Those of you who have grown accustomed to my long letters will be happy to know that this week of Shiriyah has left me virtually speechless. What an extraordinarily wonderful bunch of young men and women!
Just want to briefly share an idea I mentioned to the kids yesterday at Mincha: The seniors' section of our magnificent new Shiriyah mural, if you haven't yet seen it you really must come to school and see what used to be the blank wall between the two entrances to the Beit Midrash, depicts the Mitzvah of Hakhel, the commandment to convene an assembly of all of Israel--men, women, children, even infants-- during the Sukkot festival following a Shemittah year to hear the Torah being read by the King. Why include little children who are incapable of understanding a word of what is being read? Writes the Malbim that certain experiences have such extraordinary sensory and emotional impact that just being part of the experience imprints itself on one's being in a way which far transcends mere words and concepts.

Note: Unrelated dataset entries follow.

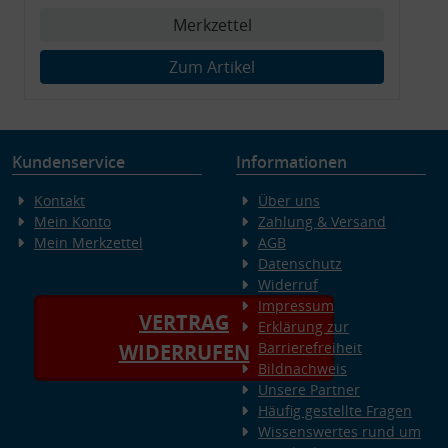
Merkzettel
Zum Artikel
Kundenservice
Informationen
Kontakt
Über uns
Mein Konto
Zahlung & Versand
Mein Merkzettel
AGB
Datenschutz
Widerruf
Impressum
VERTRAG
Erklärung zur
Barrierefreiheit
WIDERRUFEN
Bildnachweis
Unsere Partner
Häufig gestellte Fragen
Wissenswertes rund um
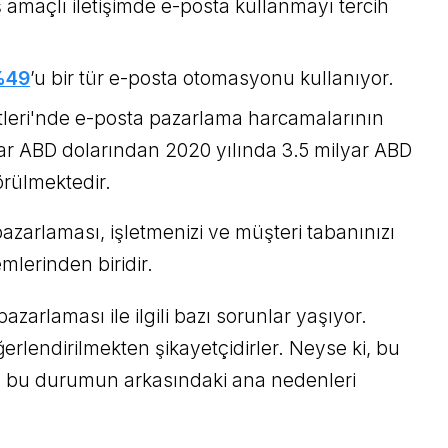
ş amaçlı iletişimde e-posta kullanmayı tercih
%49
’u bir tür e-posta otomasyonu kullanıyor.
etleri'nde e-posta pazarlama harcamalarının
yar ABD dolarından 2020 yılında 3.5 milyar ABD
örülmektedir.
zarlaması, işletmenizi ve müşteri tabanınızı
mlerinden biridir.
azarlaması ile ilgili bazı sorunlar yaşıyor.
erlendirilmekten şikayetçidirler. Neyse ki, bu
 bu durumun arkasındaki ana nedenleri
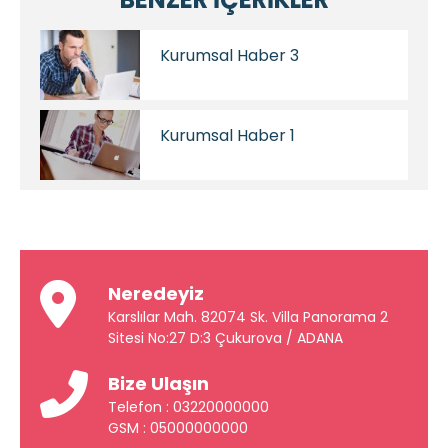
Kurumsal Haber 3
Kurumsal Haber 1
Neredeyiz
Karslılar Mah. 82074 Sk. Villa Panorama 2
Sitesi No:27 D:3 Çukurova / ADANA
Bize Ulaşın
Telefon : 03220000000
GSM : 05000000000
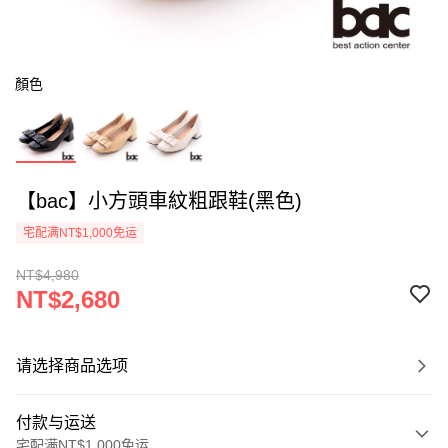
顏色
【bac】小方頭車紋粗跟鞋(黑色)
宅配满NT$1,000免运
NT$4,980
NT$2,680
请选择商品选项
付款与运送
宅配满NT$1,000免运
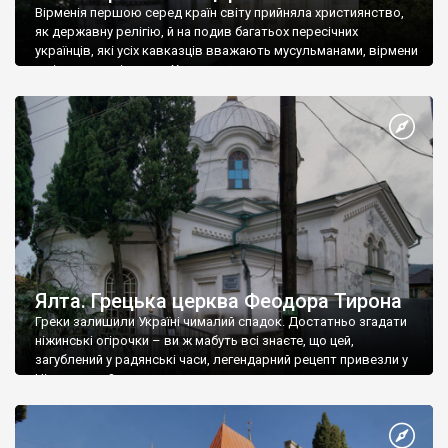
Вірменія першою серед країн світу прийняла християнство,
як державну релігію, й на подив багатьох пересічних
українців, які усіх кавказців вважають мусульманами, вірмени
є відданими вірянами Христа
Ялта. Грецька церква Феодора Тирона
Греки залишили Україні чималий спадок. Достатньо згадати
ніжинські огірочки – ви ж мабуть всі знаєте, що цей,
загублений у радянські часи, легендарний рецепт привезли у
Ніжин греки?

I am not, God forbid, suggesting any lack of understanding on the part of your/our children: Shiriyah was replete with insightful and inspiring Torah scholarship researched and depicted verbally and artistically by each grade. But it's the experience of Shiriyah, of being part of that dynamic atmosphere of family and community, of older kids sharing with younger kids, of students who didn't yet know one another all that well pooling talents to create visual, auditory, and spiritual beauty, of the outburst of Ruach and good feeling that explodes at the conclusion of Shiriyah, which Frisch students will carry with them long after the details of teams and themes or of subjects and syllabi have faded from memory.
The faculty, those of us who get to step back and watch and admire as our kids magically transform not only the corridors but themselves, feel privileged to play a little part in Shiriyah.
The above has left me virtually speechless.